The Correct Option is C

To resolve this problem, we first evaluate the forces acting on an object descending each incline.

1. Smooth Surface:

As the surface is smooth, friction is absent. The operative forces are gravity, acting parallel to the incline, and the normal force.

The component of gravitational acceleration parallel to the incline is \( g\sin\theta \), with \( \theta= 45^\circ \).

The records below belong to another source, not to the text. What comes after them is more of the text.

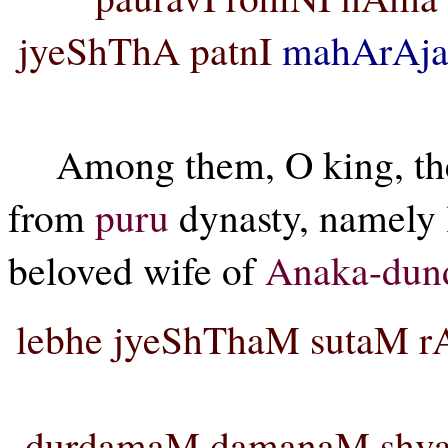
jyeShThA patnI
mahArAj
Among them, O king, th
from
puru
dynasty, namely
beloved wife of
Anaka-dun
lebhe jyeShThaM sutaM 
durdamaM damanaM shvab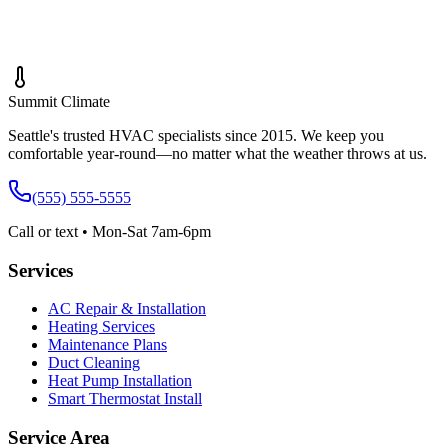
Message *
Summit
Climate
Seattle's trusted HVAC specialists since 2015. We keep you
comfortable year-round—no matter what the weather throws at us.
(555) 555-5555
Call or text • Mon-Sat 7am-6pm
Services
AC Repair & Installation
Heating Services
Maintenance Plans
Duct Cleaning
Heat Pump Installation
Smart Thermostat Install
Service Area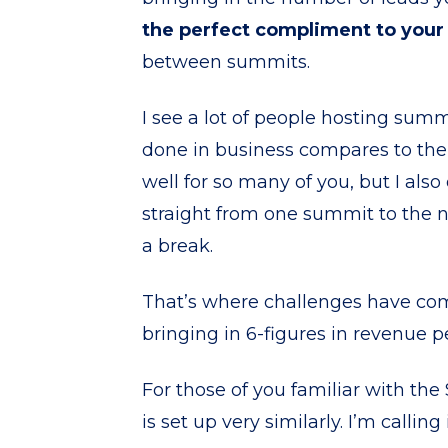
the perfect compliment to you
between summits.
I see a lot of people hosting sum
done in business compares to the
well for so many of you, but I als
straight from one summit to the 
a break.
That’s where challenges have com
bringing in 6-figures in revenue pe
For those of you familiar with th
is set up very similarly. I’m calli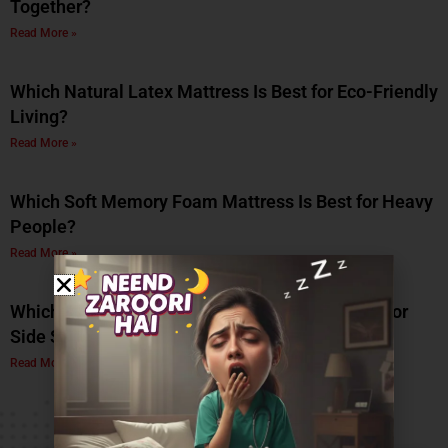
Together?
Read More »
Which Natural Latex Mattress Is Best for Eco-Friendly
Living?
Read More »
Which Soft Memory Foam Mattress Is Best for Heavy
People?
Read More »
Which Is the Best Soft Memory Foam Mattress for
Side Sleepers? A Complete Guide by Coirfit
Read More »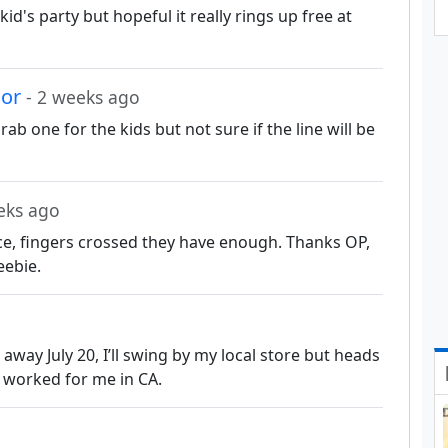
kid's party but hopeful it really rings up free at
nor
- 2 weeks ago
ab one for the kids but not sure if the line will be
eks ago
e, fingers crossed they have enough. Thanks OP,
reebie.
away July 20, I’ll swing by my local store but heads
e worked for me in CA.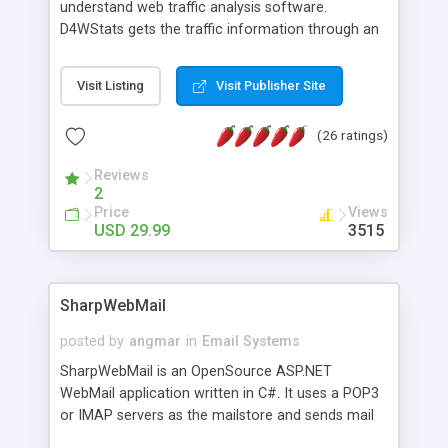
understand web traffic analysis software.
D4WStats gets the traffic information through an
invisible JavaScript code inserted on your pages,
and register the real user visits creating a lot of
Visit Listing
Visit Publisher Site
useful reports designed to marketing and search
engine optimization. This web stats system is
(26 ratings)
packed as Dreamweaver extension allowing to be
installed with a single click from the Dreamweaver
Reviews
menu. The requirements and server load are
2
minimums.
Price
Views
USD 29.99
3515
SharpWebMail
posted by
angmar
in
Email Systems
SharpWebMail is an OpenSource ASP.NET
WebMail application written in C#. It uses a POP3
or IMAP servers as the mailstore and sends mail
through a SMTP server. You can compose HTML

Consequently, the acceleration is:

\( a_1 = g\sin\theta = \frac{g}{\sqrt{2}} \)

The equation for the time of descent \( t \) over an incline of length \( l \) under uniform acceleration \( a \) is:

\( t = \sqrt{\frac{2l}{a}} \)

The time of descent on the smooth surface is \( t_1 = \sqrt{\frac{2l}{a_1}} = \sqrt{\frac{2l\sqrt{2}}{g}} \).

2. Rough Surface:

The forces involved are gravity, the normal force, and friction.

The frictional force is calculated as \( f_k = \mu_k N = \mu_k mg\cos\theta \).

The net force acting down the incline is \( mg\sin\theta - f_k = mg\sin\theta - \mu_k mg\cos\theta \).

The net acceleration is:

\( a_2 = g(\sin\theta - \mu_k \cos\theta) = g\left(\frac{1}{\sqrt{2}} - \mu_k \frac{1}{\sqrt{2}}\right) \)

\( a_2 = \frac{g}{\sqrt{2}}(1 - \mu_k) \)

The time of descent on the rough surface is \( t_2 = \sqrt{\frac{2l}{a_2}} = \sqrt{\frac{2l\sqrt{2}}{g(1-\mu_k)}} \).

Condition Provided:

The time on the rough surface is twice the time on the smooth surface:

\( t_2 = 2t_1 \)

\( \sqrt{\frac{2l\sqrt{2}}{g(1-\mu_k)}} = 2\sqrt{\frac{2l\sqrt{2}}{g}} \)

Upon squaring both sides:

\( \frac{2l\sqrt{2}}{g(1-\mu_k)} = 4 \cdot \frac{2l\sqrt{2}}{g} \)

After canceling common terms and simplifying:

\( \frac{1}{1-\mu_k} = 4 \)

\( 1 = 4(1-\mu_k) \)

\( 1 = 4 - 4\mu_k \)

\( 4\mu_k = 3 \)

\( \mu_k = \frac{3}{4} = 0.75 \)

Therefore, the coefficient of kinetic friction is approximately \( \mu_k = 0.75 \).